Top Turkey cleric under fire over luxury Mercedes
Turkey's top cleric came under fire on Saturday over reports that a luxury Mercedes had been purchased at public expense to serve as his official car -- the latest government splurge to cause a public outcry.
Istanbul: Turkey's top cleric came under fire on Saturday over reports that a luxury Mercedes had been purchased at public expense to serve as his official car -- the latest government splurge to cause a public outcry.
Mehmet Gormez, the head of Turkey's Religious Affairs Directorate, known as Diyanet in Turkish, will soon be cruising in a Mercedes s500, worth some 350,000 euros (USD 435,000), the Hurriyet newspaper reported today.
Diyanet, whose budget is funded by taxpayers, bought another 14 Toyota cars for its senior officials, the newspaper said, noting that they previously rode in the more modest Renault Symbol.

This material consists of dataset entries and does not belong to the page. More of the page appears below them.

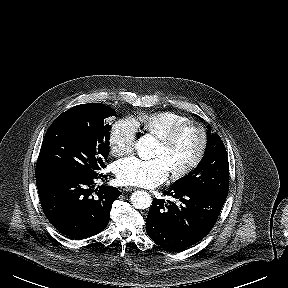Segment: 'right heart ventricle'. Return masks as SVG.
Here are the masks:
<instances>
[{"label": "right heart ventricle", "mask_w": 288, "mask_h": 288, "mask_svg": "<svg viewBox=\"0 0 288 288\" xmlns=\"http://www.w3.org/2000/svg\"><path fill=\"white\" fill-rule=\"evenodd\" d=\"M188 120L185 115L173 111H161L142 114L133 119L137 128L156 138L163 135L173 126Z\"/></svg>", "instance_id": "obj_1"}]
</instances>
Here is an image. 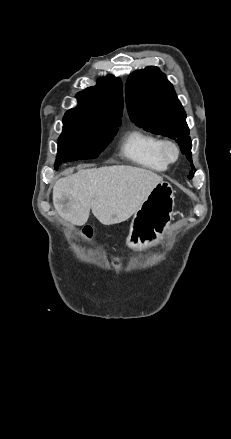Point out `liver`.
<instances>
[{
	"mask_svg": "<svg viewBox=\"0 0 231 439\" xmlns=\"http://www.w3.org/2000/svg\"><path fill=\"white\" fill-rule=\"evenodd\" d=\"M162 181L150 170L126 165L79 170L55 183L53 205L73 225H84L90 210L103 225L118 224L135 214Z\"/></svg>",
	"mask_w": 231,
	"mask_h": 439,
	"instance_id": "6515ba94",
	"label": "liver"
}]
</instances>
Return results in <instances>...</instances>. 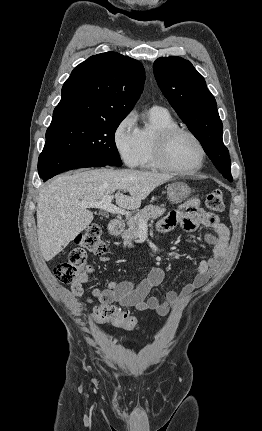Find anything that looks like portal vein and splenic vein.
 Listing matches in <instances>:
<instances>
[{"mask_svg": "<svg viewBox=\"0 0 262 431\" xmlns=\"http://www.w3.org/2000/svg\"><path fill=\"white\" fill-rule=\"evenodd\" d=\"M113 196H108L103 198L101 201L98 202H82L81 206L84 208H98L105 212L112 213V214H122V215H129L130 212L125 211L124 209H121L114 204H112ZM146 225L143 219H140V226Z\"/></svg>", "mask_w": 262, "mask_h": 431, "instance_id": "1", "label": "portal vein and splenic vein"}]
</instances>
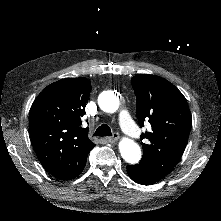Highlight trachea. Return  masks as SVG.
Returning <instances> with one entry per match:
<instances>
[{"label":"trachea","mask_w":221,"mask_h":221,"mask_svg":"<svg viewBox=\"0 0 221 221\" xmlns=\"http://www.w3.org/2000/svg\"><path fill=\"white\" fill-rule=\"evenodd\" d=\"M94 136H99V137H104V136H111V129L107 124H102L99 126L95 133L93 134Z\"/></svg>","instance_id":"1"}]
</instances>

The purchases have caused an online outcry in the mainly Muslim but officially secular country, which has been run by a government with Islamist roots for more than a decade.
Many argued that such extravagance was against Islamic principles.

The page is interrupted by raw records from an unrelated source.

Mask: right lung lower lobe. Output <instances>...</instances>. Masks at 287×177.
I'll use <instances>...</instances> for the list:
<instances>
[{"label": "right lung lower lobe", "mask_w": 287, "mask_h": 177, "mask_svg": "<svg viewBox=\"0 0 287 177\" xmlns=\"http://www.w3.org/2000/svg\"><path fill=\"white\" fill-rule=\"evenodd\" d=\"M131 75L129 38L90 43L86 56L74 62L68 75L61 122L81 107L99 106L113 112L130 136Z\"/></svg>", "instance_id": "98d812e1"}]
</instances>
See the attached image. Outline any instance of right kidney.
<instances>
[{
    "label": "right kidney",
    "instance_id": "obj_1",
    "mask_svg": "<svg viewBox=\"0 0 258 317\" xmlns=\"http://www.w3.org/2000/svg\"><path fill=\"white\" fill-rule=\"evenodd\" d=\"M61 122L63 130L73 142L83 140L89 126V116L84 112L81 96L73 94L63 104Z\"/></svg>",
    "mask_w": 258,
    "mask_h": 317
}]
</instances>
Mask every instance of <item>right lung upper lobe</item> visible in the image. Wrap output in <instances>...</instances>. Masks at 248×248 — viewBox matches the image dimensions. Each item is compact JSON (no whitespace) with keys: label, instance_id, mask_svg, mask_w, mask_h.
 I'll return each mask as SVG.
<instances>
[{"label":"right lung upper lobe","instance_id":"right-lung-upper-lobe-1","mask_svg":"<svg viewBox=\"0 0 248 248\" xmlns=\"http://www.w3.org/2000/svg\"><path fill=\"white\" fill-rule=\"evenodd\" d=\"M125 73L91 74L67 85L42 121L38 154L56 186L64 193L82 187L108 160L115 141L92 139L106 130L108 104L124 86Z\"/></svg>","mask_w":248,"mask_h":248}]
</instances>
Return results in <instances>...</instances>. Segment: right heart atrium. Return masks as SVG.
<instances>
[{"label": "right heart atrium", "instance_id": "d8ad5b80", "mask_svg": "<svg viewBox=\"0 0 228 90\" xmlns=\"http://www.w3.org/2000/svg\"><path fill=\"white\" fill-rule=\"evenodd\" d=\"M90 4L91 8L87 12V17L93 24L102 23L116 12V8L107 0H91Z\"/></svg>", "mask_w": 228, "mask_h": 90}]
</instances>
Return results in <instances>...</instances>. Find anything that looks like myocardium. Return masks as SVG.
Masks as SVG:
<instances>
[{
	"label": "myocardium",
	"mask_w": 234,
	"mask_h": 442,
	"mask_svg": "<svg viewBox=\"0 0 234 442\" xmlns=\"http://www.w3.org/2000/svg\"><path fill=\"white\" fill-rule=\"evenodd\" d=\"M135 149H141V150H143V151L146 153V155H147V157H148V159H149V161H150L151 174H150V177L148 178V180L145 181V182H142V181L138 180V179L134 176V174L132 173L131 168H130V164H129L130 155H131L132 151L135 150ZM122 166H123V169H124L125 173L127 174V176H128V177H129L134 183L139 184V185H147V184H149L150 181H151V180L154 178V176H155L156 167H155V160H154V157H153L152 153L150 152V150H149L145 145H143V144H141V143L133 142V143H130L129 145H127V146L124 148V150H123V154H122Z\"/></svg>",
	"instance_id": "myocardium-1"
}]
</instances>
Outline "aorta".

"Let's call the Fatwa (religious ruling) hotline and ask: Isn't it haram -- forbidden by Islam -- to buy a luxury car for the head of Diyanet by using citizens' donations?" Hakan Sukur, former international football player and MP, wrote on Twitter.
"One never knows who might have money or who might have faith in God," opposition lawmaker Erdal Aksunger wrote, using a Turkish proverb. Another MP called on Gormez to resign.

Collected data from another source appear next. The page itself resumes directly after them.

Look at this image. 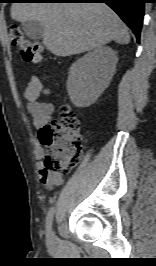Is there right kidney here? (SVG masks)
<instances>
[{
  "label": "right kidney",
  "mask_w": 156,
  "mask_h": 266,
  "mask_svg": "<svg viewBox=\"0 0 156 266\" xmlns=\"http://www.w3.org/2000/svg\"><path fill=\"white\" fill-rule=\"evenodd\" d=\"M117 62L116 52L105 46L88 52L73 63L67 80L71 102L79 108L93 104L108 87Z\"/></svg>",
  "instance_id": "1"
}]
</instances>
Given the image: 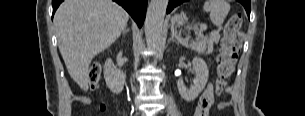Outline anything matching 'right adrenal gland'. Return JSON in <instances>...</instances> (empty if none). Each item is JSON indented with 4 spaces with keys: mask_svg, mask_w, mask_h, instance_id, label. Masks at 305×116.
<instances>
[{
    "mask_svg": "<svg viewBox=\"0 0 305 116\" xmlns=\"http://www.w3.org/2000/svg\"><path fill=\"white\" fill-rule=\"evenodd\" d=\"M129 31H130V29H129L128 27H126V28L123 30L122 35H126V33L129 32Z\"/></svg>",
    "mask_w": 305,
    "mask_h": 116,
    "instance_id": "obj_1",
    "label": "right adrenal gland"
}]
</instances>
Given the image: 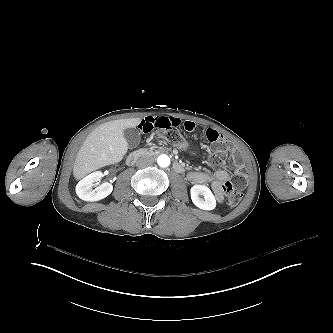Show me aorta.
<instances>
[{"label":"aorta","mask_w":333,"mask_h":333,"mask_svg":"<svg viewBox=\"0 0 333 333\" xmlns=\"http://www.w3.org/2000/svg\"><path fill=\"white\" fill-rule=\"evenodd\" d=\"M157 162L160 167L165 168L170 165V158L167 155H160Z\"/></svg>","instance_id":"aorta-1"}]
</instances>
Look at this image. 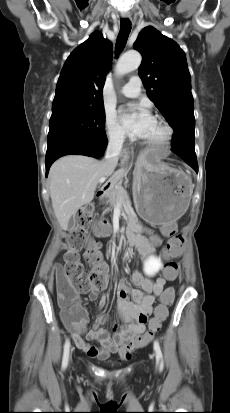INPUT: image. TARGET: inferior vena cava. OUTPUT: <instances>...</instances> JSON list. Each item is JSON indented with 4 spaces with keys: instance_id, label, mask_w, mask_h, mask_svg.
<instances>
[{
    "instance_id": "602c4592",
    "label": "inferior vena cava",
    "mask_w": 230,
    "mask_h": 413,
    "mask_svg": "<svg viewBox=\"0 0 230 413\" xmlns=\"http://www.w3.org/2000/svg\"><path fill=\"white\" fill-rule=\"evenodd\" d=\"M123 141L124 133L122 132L115 133L109 140L105 160L114 167L117 165L118 156L121 152Z\"/></svg>"
}]
</instances>
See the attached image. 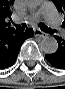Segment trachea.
Wrapping results in <instances>:
<instances>
[{
  "mask_svg": "<svg viewBox=\"0 0 65 89\" xmlns=\"http://www.w3.org/2000/svg\"><path fill=\"white\" fill-rule=\"evenodd\" d=\"M25 27H26L25 24L16 25V29H18V30H24ZM40 28H41V30H42L43 32L50 33V34L54 33V31H53L52 29L48 28V27L45 26L44 24H41V25H40Z\"/></svg>",
  "mask_w": 65,
  "mask_h": 89,
  "instance_id": "trachea-1",
  "label": "trachea"
}]
</instances>
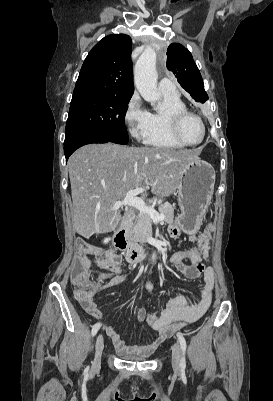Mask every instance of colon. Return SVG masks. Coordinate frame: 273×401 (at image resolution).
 Returning a JSON list of instances; mask_svg holds the SVG:
<instances>
[{
    "label": "colon",
    "instance_id": "1",
    "mask_svg": "<svg viewBox=\"0 0 273 401\" xmlns=\"http://www.w3.org/2000/svg\"><path fill=\"white\" fill-rule=\"evenodd\" d=\"M82 257H74L73 264L74 268H72V278L69 280V285L73 287L74 296L75 297H88L89 293H101L102 286L101 284H94L93 278H90L89 270L94 268V263L92 261H87L86 255L87 252L82 250L80 252ZM146 291H153V284L145 285Z\"/></svg>",
    "mask_w": 273,
    "mask_h": 401
}]
</instances>
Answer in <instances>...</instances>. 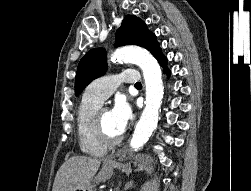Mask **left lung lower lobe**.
Listing matches in <instances>:
<instances>
[{"instance_id": "1", "label": "left lung lower lobe", "mask_w": 251, "mask_h": 191, "mask_svg": "<svg viewBox=\"0 0 251 191\" xmlns=\"http://www.w3.org/2000/svg\"><path fill=\"white\" fill-rule=\"evenodd\" d=\"M156 59L158 60V62L164 67V72L170 76V71L167 68V58L161 53L159 56L156 57Z\"/></svg>"}]
</instances>
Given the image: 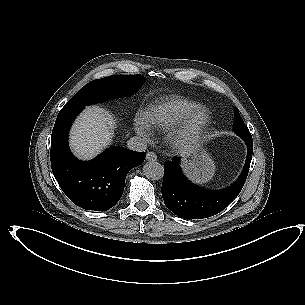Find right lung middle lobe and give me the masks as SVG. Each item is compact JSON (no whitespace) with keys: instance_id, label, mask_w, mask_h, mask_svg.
<instances>
[{"instance_id":"obj_1","label":"right lung middle lobe","mask_w":305,"mask_h":305,"mask_svg":"<svg viewBox=\"0 0 305 305\" xmlns=\"http://www.w3.org/2000/svg\"><path fill=\"white\" fill-rule=\"evenodd\" d=\"M143 77L128 75H114L91 81L81 88L76 95L68 101L66 108L79 110L85 105L101 102L120 94L139 89L143 85Z\"/></svg>"}]
</instances>
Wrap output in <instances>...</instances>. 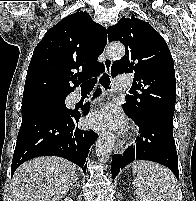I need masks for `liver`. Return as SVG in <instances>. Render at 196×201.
Segmentation results:
<instances>
[{
	"label": "liver",
	"mask_w": 196,
	"mask_h": 201,
	"mask_svg": "<svg viewBox=\"0 0 196 201\" xmlns=\"http://www.w3.org/2000/svg\"><path fill=\"white\" fill-rule=\"evenodd\" d=\"M75 180V165L56 156L23 163L12 178L13 201H59Z\"/></svg>",
	"instance_id": "liver-1"
}]
</instances>
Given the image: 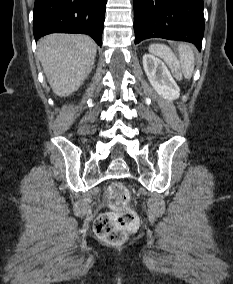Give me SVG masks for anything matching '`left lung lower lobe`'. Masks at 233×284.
Masks as SVG:
<instances>
[{"label": "left lung lower lobe", "instance_id": "0a47b994", "mask_svg": "<svg viewBox=\"0 0 233 284\" xmlns=\"http://www.w3.org/2000/svg\"><path fill=\"white\" fill-rule=\"evenodd\" d=\"M135 44L160 37L194 43L201 50L203 0H134Z\"/></svg>", "mask_w": 233, "mask_h": 284}]
</instances>
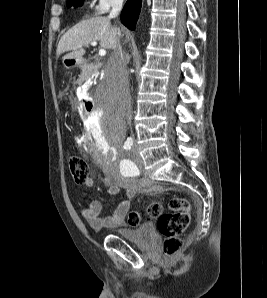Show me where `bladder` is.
<instances>
[{
  "label": "bladder",
  "mask_w": 267,
  "mask_h": 298,
  "mask_svg": "<svg viewBox=\"0 0 267 298\" xmlns=\"http://www.w3.org/2000/svg\"><path fill=\"white\" fill-rule=\"evenodd\" d=\"M117 234L122 239L141 248L150 247L156 239L154 228L150 224L142 225L136 229L122 230Z\"/></svg>",
  "instance_id": "obj_1"
}]
</instances>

Diyanet did not deny the reports, but said in a statement that the cars had been bought through state tenders and the cost was less than estimated by the press.
"All vehicles have been purchased with the approval of the finance ministry.... All expenses are documented in a transparent way," it added.
Gormez was among top Turkish figures who welcomed Pope Francis to Turkey late last month. The pope, who has made a point of eschewing luxury, opted to ride in a Renault Symbol during his visit.
The debate comes amid ongoing controversy over President Recep Tayyip Erdogan's new presidential palace, a 1,150-room complex in Ankara that cost taxpayers more than USD 600 million.